Conversation Made Tangible
A new installation commissioned for the 2019 Singapore Biennale—which continues through March 22, 2020—presents a visual representation of a poem by spoken word artist Pooja Nansi.
Mounted on the 36-meter wooden structure temporarily surrounding the Singapore Art Museum (which is undergoing renovations), Coping Mechanisms graphically mimics the erratic flow of a group chat.
“Pooja’s poem did not need to follow a linear flow,” explains artist and educator Michael Ee 15 GD, “and the work’s location on a busy street means that viewers are assessing it from multiple vantage points, so it’s important that it be striking from a distance.”
Ee collaborated with Kult Studio, a studio, gallery and design collective in Singapore currently creating an AR experience that will allow passersby to interact with the piece using their smartphones.

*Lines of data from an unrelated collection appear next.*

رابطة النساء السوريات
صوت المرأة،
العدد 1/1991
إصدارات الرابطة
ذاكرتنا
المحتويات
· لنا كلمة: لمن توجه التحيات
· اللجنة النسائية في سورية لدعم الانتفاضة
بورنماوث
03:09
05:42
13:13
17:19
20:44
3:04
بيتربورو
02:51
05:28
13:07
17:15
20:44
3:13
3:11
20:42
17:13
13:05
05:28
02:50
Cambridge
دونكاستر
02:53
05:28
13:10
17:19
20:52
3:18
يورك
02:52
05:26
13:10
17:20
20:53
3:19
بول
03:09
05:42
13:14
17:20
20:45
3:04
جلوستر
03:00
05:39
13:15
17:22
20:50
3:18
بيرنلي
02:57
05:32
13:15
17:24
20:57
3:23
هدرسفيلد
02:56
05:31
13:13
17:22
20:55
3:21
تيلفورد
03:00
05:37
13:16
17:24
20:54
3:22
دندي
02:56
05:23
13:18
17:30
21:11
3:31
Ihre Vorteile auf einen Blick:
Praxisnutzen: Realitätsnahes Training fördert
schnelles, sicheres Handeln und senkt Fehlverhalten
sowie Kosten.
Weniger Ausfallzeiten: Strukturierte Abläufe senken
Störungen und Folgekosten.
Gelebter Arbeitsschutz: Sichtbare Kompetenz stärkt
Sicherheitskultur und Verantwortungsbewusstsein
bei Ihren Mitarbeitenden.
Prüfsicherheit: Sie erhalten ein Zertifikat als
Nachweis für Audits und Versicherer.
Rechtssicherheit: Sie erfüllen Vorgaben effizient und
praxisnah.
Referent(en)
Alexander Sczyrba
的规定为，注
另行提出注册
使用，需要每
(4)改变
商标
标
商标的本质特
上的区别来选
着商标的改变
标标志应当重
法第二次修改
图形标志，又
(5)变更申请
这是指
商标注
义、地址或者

The team’s overarching goal was “to produce a piece that questions how a conversation celebrating the small joys and triumphs of the everyday can be read and interpreted.”
“The work’s location on a busy street means that viewers are assessing it from multiple vantage points.”
Ee was delighted to be tapped for the work and notes that other than insisting that his contribution be purely typographic, Nansi gave him free rein to “create a landscape for the poem to inhabit.”
Since returning home to Singapore after graduating five years ago, Ee has been teaching art to teenage students at two secondary schools in the city-state.